China Daily explains,



Fearing the internees could make contact with the outside world or even escape, the Japanese covered the walls with electrified wires and set up searchlights and machine guns in the guard towers. The camp was under military management and the internees were forced to wear armbands displaying a large black letter to indicate their nationalities - "B" for British, "A" for American, and so on.



Despite the difficulties, there were glimmers of hope and joy. Margaret told us stories about a godly man called “Uncle Eric.” He tutored her and was deeply loved by all the children in the camp. We were amazed to discover that “Uncle Eric” was Eric Liddell, “The Flying Scot,” hero of the movie Chariots of Fire. Liddell shocked the world by refusing to run the one hundred meters in the 1924 Paris Olympics, a race he was favored to win. He withdrew because the qualifying heat was on a Sunday.
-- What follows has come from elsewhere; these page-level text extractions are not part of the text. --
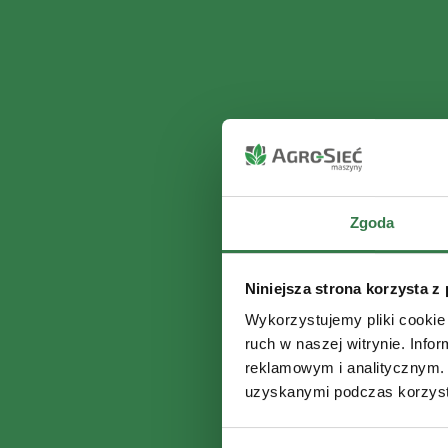
Zgoda
Niniejsza strona korzysta z
Wykorzystujemy pliki cookie 
ruch w naszej witrynie. Inf
reklamowym i analitycznym. 
uzyskanymi podczas korzysta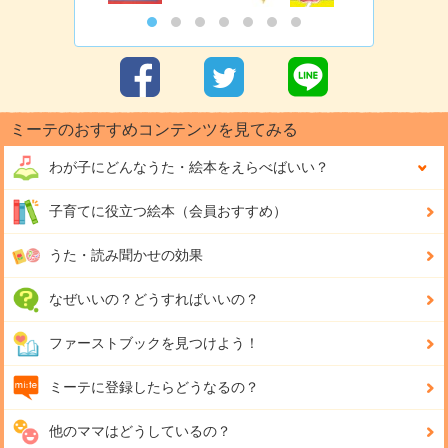
ミーテのおすすめコンテンツを見てみる
わが子にどんな
うた・絵本をえらべばいい？
子育てに役立つ絵本（会員おすすめ）
うた・読み聞かせの効果
なぜいいの？どうすればいいの？
ファーストブックを見つけよう！
ミーテに登録したらどうなるの？
他のママはどうしているの？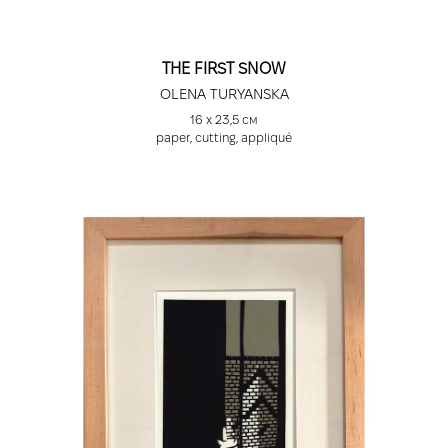
THE FIRST SNOW
OLENA TURYANSKA
16 х 23,5 см
paper, cutting, appliqué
Statue of Eric LiddellLiddell won a gold medal—and broke a world record—in the four hundred meters, not his strongest event. (That was the 100 meters, which Harold Abrahams won when Eric withdrew to avoid running on a Sunday.) Later Eric went as a missionary to China. When war broke out, he sent his pregnant wife and his daughters to safety. Imprisoned by the Japanese, he never saw his family in this world again. Suffering with a brain tumor, and physically wasting away, Eric Liddell died in 1945, shortly after his forty-third birthday, and less than 200 days before the camp was liberated. (This statue of Eric is in front of Weihsien Concentration Camp, which is now a museum.)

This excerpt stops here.